In fact, each of those fiscal audits makes this statement: “DC Prep receives a substantial portion of its revenue from DC.”
2014: 80% of revenues from DC taxpayers
2015: 77%
2016: 81%
2017: 79%
2018: 85%
2019: 85%
2020: 84%
2021: 89%
At the May board meeting, Eakin noted that “in the unlikely event we were to make a major investment and lose all of [the extra cash], it wouldn’t be monies we had gotten from DC. I would earmark it as monies we received from donors. . . . the way I look at it, we’re just trying to get a better return for our kids.”
Another board member at the 1 hour 3 minute mark expressed a need for a communications strategy, worrying about criticism “as this becomes more public.” Most of that same board mtg was taken up discussing the school’s struggles with staff retention.
The staff retention discussion lasted for >30 min out of a total 70 min. of open board meeting. At minute 31, a board member asked if the school offered a “substantial bonus” or “money” to try and retain staff to discourage mid-year staff departures.
The answer seemed to be not really.
DC Prep’s annual reports on the PCSB website outline its average teacher salaries:
17-18: Declined to report
18-19: $66K
19-20: $66K
20-21: $67K
Here from those same annual reports are the school’s reported top 5 salaries for those years:
17-18: Declined to report
18-19: $225,000, $200,000, $171,000, $154,000, $151,000
19-20: $235,000, $205,000, $182,000, $167,000, $157,000
20-21: $234,000, $204,000, $185,000, $164,000, $162,000
SO, take a look at all the UNanswered fiscal questions around just this one charter school’s finances:
–Is a publicly funded nonprofit really nonprofit if it banks every year cash that represents 10% or more of its operating budget & the costs of the public service it is obliged to provide?

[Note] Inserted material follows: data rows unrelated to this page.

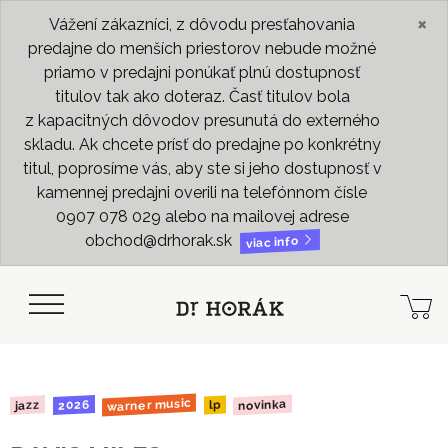
×
Vážení zákazníci, z dôvodu presťahovania
predajne do menších priestorov nebude možné
priamo v predajni ponúkať plnú dostupnosť
titulov tak ako doteraz. Časť titulov bola
z kapacitných dôvodov presunutá do externého
skladu. Ak chcete prísť do predajne po konkrétny
titul, poprosíme vás, aby ste si jeho dostupnosť v
kamennej predajni overili na telefónnom čísle
0907 078 029 alebo na mailovej adrese
obchod@drhorak.sk
viac info
warner music
novinka
2026
jazz
lp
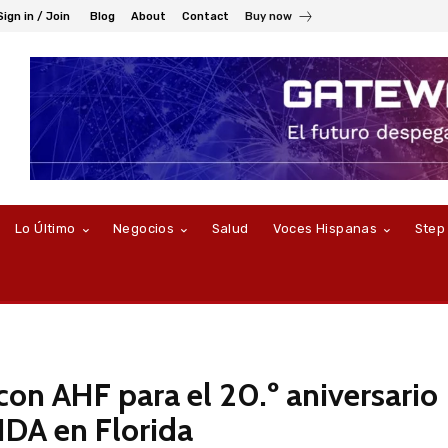
Sign in / Join
Blog
About
Contact
Buy now
Lo Último
Negocios
Salud
Voces Hispanas
Step
con AHF para el 20.º aniversario
IDA en Florida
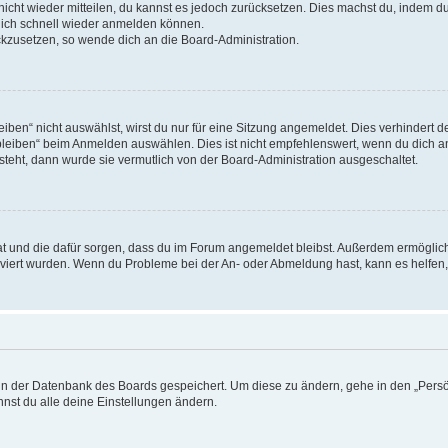
 nicht wieder mitteilen, du kannst es jedoch zurücksetzen. Dies machst du, indem 
 dich schnell wieder anmelden können.
ückzusetzen, so wende dich an die Board-Administration.
en“ nicht auswählst, wirst du nur für eine Sitzung angemeldet. Dies verhindert 
leiben“ beim Anmelden auswählen. Dies ist nicht empfehlenswert, wenn du dich an
 steht, dann wurde sie vermutlich von der Board-Administration ausgeschaltet.
 hat und die dafür sorgen, dass du im Forum angemeldet bleibst. Außerdem ermögli
tiviert wurden. Wenn du Probleme bei der An- oder Abmeldung hast, kann es helfen
n in der Datenbank des Boards gespeichert. Um diese zu ändern, gehe in den „Persö
nst du alle deine Einstellungen ändern.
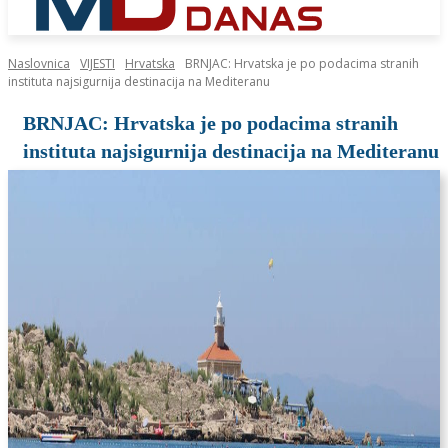
Naslovnica
VIJESTI
Hrvatska
BRNJAC: Hrvatska je po podacima stranih
instituta najsigurnija destinacija na Mediteranu
BRNJAC: Hrvatska je po podacima stranih
instituta najsigurnija destinacija na Mediteranu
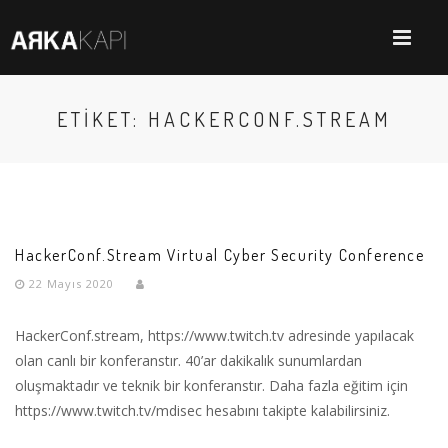
ETIKET: HACKERCONF.STREAM
HackerConf.Stream Virtual Cyber Security Conference
22 Mayıs 2020
HackerConf.stream, https://www.twitch.tv adresinde yapılacak
olan canlı bir konferanstır. 40’ar dakikalık sunumlardan
oluşmaktadır ve teknik bir konferanstır. Daha fazla eğitim için
https://www.twitch.tv/mdisec hesabını takipte kalabilirsiniz.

–Is infinite growth of our publicly funded charters an acceptable business practice even as we have a decreasing student population?
–What is appropriate cash on hand & net assets for DC charters? Investment like this inevitably mean locking away public and/or donated resources that could be used for direct educational purposes *now*.
–Why is the school not paying down its (considerable) debt with this cash—nor giving permanent raises to improve retention problems?
–Is it equitable that this publicly funded school gets the same per pupil funding as another with fewer, or less generous, charitable contributions?
–Whose interest is served when DC’s leaders do not have the answers to those questions?
–More importantly, how much money is on the line here being used to literally line the pockets of private operators and not go directly to DC kids?